- Task item
Some lines in the entries contain the word "Provincial". Copy all of them.

[Stored data entries]
-----

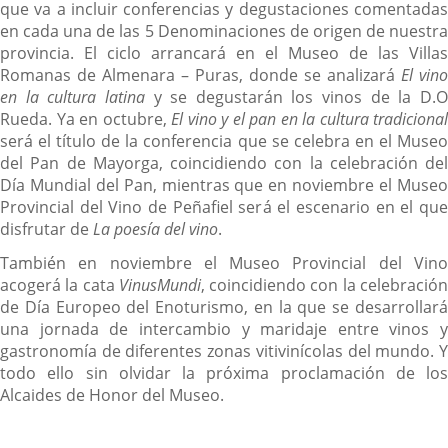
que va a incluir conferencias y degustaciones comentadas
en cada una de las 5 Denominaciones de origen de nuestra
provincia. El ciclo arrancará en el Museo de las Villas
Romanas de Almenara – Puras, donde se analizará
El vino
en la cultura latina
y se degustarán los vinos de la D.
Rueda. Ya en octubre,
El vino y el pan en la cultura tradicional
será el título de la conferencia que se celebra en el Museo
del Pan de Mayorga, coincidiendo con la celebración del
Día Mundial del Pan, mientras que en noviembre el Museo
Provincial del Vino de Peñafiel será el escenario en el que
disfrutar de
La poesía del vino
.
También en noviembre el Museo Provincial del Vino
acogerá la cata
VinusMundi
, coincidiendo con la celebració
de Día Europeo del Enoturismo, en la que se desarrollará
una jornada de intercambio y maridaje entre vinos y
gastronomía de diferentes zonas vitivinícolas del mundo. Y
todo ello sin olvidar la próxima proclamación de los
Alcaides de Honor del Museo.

-----

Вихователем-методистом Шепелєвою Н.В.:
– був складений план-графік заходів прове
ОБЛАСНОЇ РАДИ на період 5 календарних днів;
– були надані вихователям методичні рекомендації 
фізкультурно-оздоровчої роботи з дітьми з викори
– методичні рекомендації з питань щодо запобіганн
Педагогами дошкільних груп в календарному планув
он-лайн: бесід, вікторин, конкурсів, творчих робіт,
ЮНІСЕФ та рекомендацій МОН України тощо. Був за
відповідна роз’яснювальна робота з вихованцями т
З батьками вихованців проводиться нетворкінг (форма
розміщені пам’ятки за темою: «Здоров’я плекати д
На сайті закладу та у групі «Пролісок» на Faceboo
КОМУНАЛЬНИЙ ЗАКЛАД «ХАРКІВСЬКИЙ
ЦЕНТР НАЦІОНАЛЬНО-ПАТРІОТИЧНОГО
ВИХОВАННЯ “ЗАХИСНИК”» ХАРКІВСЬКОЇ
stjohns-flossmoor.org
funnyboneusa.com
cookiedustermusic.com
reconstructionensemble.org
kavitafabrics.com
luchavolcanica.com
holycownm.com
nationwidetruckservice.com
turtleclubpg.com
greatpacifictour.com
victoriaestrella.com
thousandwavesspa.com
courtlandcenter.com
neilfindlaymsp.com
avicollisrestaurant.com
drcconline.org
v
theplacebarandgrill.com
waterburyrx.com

-----

- Your solution
Provincial del Vino de Peñafiel será el escenario en el que
También en noviembre el Museo Provincial del Vino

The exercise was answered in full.